Mateu will deliver bikes free of charge to Pollença, Puerto Pollença, Alcudia, Puerto de Alcudia and Playa de Muro, but as I was staying close to the shop I just collected the bike myself.
The bike was ready to go when I arrived at the agreed time, and Mateu had taken a first reckoning at a saddle height and stem height for me.
He quickly popped my Speedplays into the cranks – cleaning them first, and adding the correct grease to the threads, an attention to detail which impressed.
The bike was equipped with a computer, a saddle bag with tyre levers and a spare inner tube, a small pump, and two bottle cages.
The aluminium frame on the Korsa Lite was just fine for me, it’s very light – only 55 grams heavier than the carbon Kebel, and together with the carbon 1 1/8″ forks offered a surprisingly stable and lively ride.
I noticed this particularly when descending on fast roads, such as the famous one down to the cove at Sa Calobra, and also when hammering down the sweeping turns from Lluc Monastery towards Pollença.
The bike cornered predictably, and was very receptive to even the slightest counter-steering input. It was noticeable during out-the-saddle efforts that the frame didn’t flex at all, and very quick accelerations were the result, uphill or away from road junctions.
Being used to a fairly low position on my own bike, I took advantage of the spare risers on the Kuota’s fork stem, and lowered the white Deda Quattro 12cm stem height about an inch, and together with setting the saddle further back on the Deda Ultra carbon (wrapped) seatpost, gave me a position very close to my usual arrangement at home.
Speaking about the seatpost, when I couldn’t get the necessary setback on the original Kuota carbon post that came with the bike, Mateu swapped it out for the brand-new Deda one without hesitation, and was happy to carry out any other alterations or adjustments that I wanted.
Mateu has fitted all the hire bikes with quick-release clamps for easy, tool-less seatpost height adjustment.
Shallow drop Deda Piega handlebars worked well with the Shimano levers, giving a nice, flat hand position when ‘on the hoods’.
The saddle, a white and black San Marco Ponza was fine – to be honest I didn’t really notice it, which is exactly what you want from a seat.
Braking on the bike was delivered by Shimano Ultegra STI levers pulling on Kuota-branded SRAM-derived calipers, which were more than up to the job; a tiny bit lacking in feedback, but certainly strong and progressive enough.

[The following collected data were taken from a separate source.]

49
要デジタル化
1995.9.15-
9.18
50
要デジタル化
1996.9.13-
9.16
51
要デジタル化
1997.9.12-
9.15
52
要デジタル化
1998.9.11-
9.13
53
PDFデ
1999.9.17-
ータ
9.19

The chainset was again Kutoa’s version of an SRAM unit, the Compact CK04, with 50/34t chainrings, and combined with a selection of sprockets on the Shimano cassette from 12t to 25t, gave gearing small enough for all the climbs on the island.
I was very grateful for the low gearing when I blew up ‘majorly’ as Sean Kelly would have it, whilst climbing towards Orient one afternoon.

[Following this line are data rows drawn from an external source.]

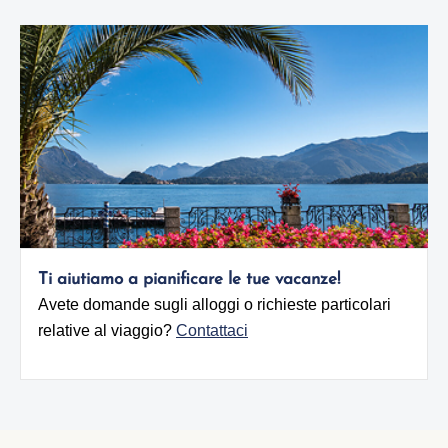
Ti aiutiamo a pianificare le tue vacanze!
Avete domande sugli alloggi o richieste particolari
relative al viaggio?
Contattaci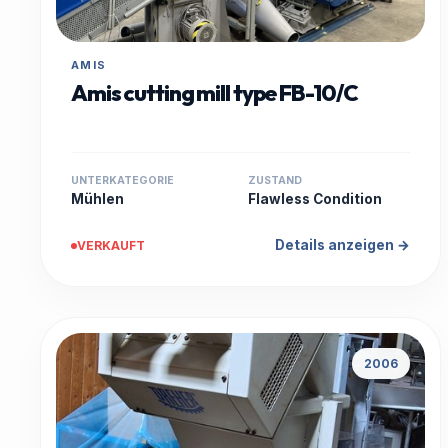
AMIS
Amis cutting mill type FB-10/C
UNTERKATEGORIE
ZUSTAND
Mühlen
Flawless Condition
Details anzeigen →
VERKAUFT
2006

On occasion though, downhill or on the flat with a tailwind, I did think that I could have done with something bigger at the top end, but generally this isn’t going to be an issue on a bike that’s going to be used for training or touring.
Gear changes are done by Shimano Ultegra mechanisms, and these worked exactly as you’d expect – flawlessly.
In fact, being used to Ultegra shifting on my own bike, I thought that the setup on the Kuota was even crisper than normal – perhaps a combination of smaller chainrings and subsequent shorter chain.
The Aluminium Fulcrum Racing rims on black Kuota (SRAM Rival-based) hubs provided training wheels sturdy enough for everything I could throw at them, and the Kuota Kriterium tyres (actually manufactured by Kenda) provided a comfortable ride and ample grip on the dry and dusty roads – just make sure you pump them up to the recommended pressures so that they sit on the rim correctly.
All in all, I’d recommend looking into hiring a bike this way, the experience of renting a bike rather than taking my own one with me was very worthwhile; not having to break my own bike up to put it into a box, avoiding the potential for my bike getting damaged in transit, and the fact that with a hire bike from PCH you have the support of an established and fully tooled-up bike shop, and willing, ‘nothing-is-too-much trouble’ mechanical support.